| WHAT YOU SHOULD DO |
Word for word, retype the lines from the one containing "3 religions that regard Abraham as their" to the one containing "Villas On the Beach 305" below, keeping both end lines and dropping the pictures.

| RECORDS PROVIDED |
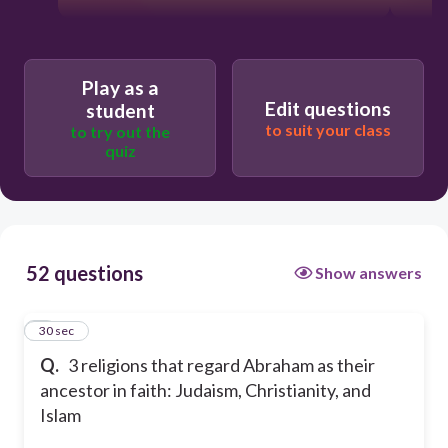
Play as a
Edit questions
student
to suit your class
to try out the
quiz
52 questions
Show answers
1
30 sec
Q.
3 religions that regard Abraham as their
ancestor in faith: Judaism, Christianity, and
Islam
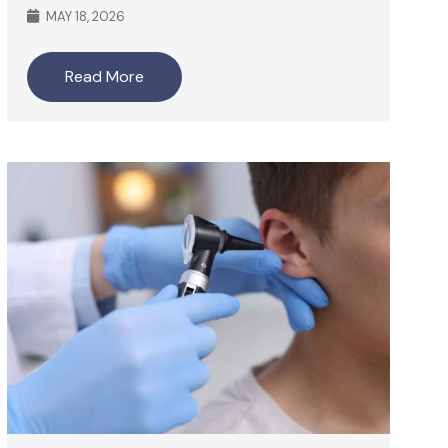
MAY 18, 2026
Read More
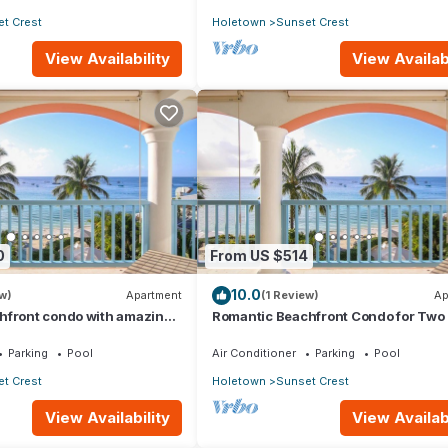
t Crest
Holetown
Sunset Crest
View Availability
View Availabi
0
From US $514
10.0
w)
Apartment
(1 Review)
Ap
hfront condo with amazing
Romantic Beachfront Condo for Two 
Villas On the Beach 305
Villas 305
Parking
Pool
Air Conditioner
Parking
Pool
t Crest
Holetown
Sunset Crest
View Availability
View Availabi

| TASK OUTPUT |
3 religions that regard Abraham as their
ancestor in faith: Judaism, Christianity, and
Islam
MAY 18, 2026
Read More
t Crest
Holetown
Sunset Crest
View Availability
View Availabi
0
From US $514
10.0
w)
Apartment
(1 Review)
Ap
hfront condo with amazing
Romantic Beachfront Condo for Two 
Villas On the Beach 305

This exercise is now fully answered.